(suite, seconde)
- «Je ne pouvais plus dormir mon cœur, pardonne-moi si je t'ai réveillé»
Terry prit place dans le canapé auprès d'elle, il lui releva les jambes et entreprit de le prodiguer un massage des mollets.
Ange avait des jambes superbes, bien galbées et si fermes qu'elles étaient presque trop dures et trop lourdes?
- «Regarde!» dit-elle soudain en montrant l'écran plasma au bas duquel défilait une banderole annonce.
Terry plissa les yeux encore gonflés de sommeil et lut: "Alerte à la bombe à l'aéroport, un paquet suspect a été découvert à 23h52 dans la consigne de l'aérogare qui a immédiatement été évacué.
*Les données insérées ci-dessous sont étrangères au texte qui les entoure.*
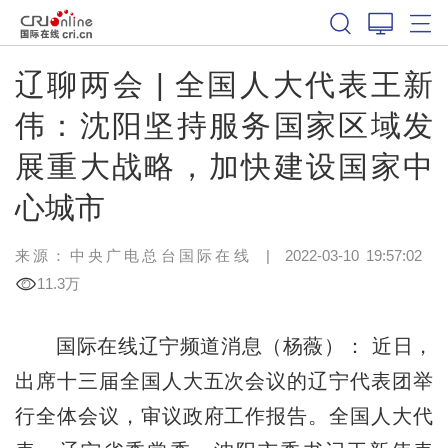
辽聊两会 | 全国人大代表王新
伟：沈阳坚持服务国家区域发
展重大战略，加快建设国家中
心城市
来源：中央广电总台国际在线
|
2022-03-10 19:57:02
11.3万
国际在线辽宁频道消息（杨薇）： 近日，
出席十三届全国人大五次会议的辽宁代表团举
行全体会议，审议政府工作报告。全国人大代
Les autorités ont exigé la suspension de tous les vols jusqu'à nouvel ordre ...".
- «Merde!» s'exclama Terry.
- «C'est bien notre veine» dit Ange, non sans un sourire aux lèvres.
- «Et merde, c'est pas vrai!» Terry s'était levé d'un bond, furieux comme un lion en cage.
- «Je ne crois pas que nous pourrons partir!» insista Ange.
Alors il avait pris son portable, étalé les billets d'avion sur la table basse et il avait appelé la centrale de l'aéroport pour avoir davantage de renseignements.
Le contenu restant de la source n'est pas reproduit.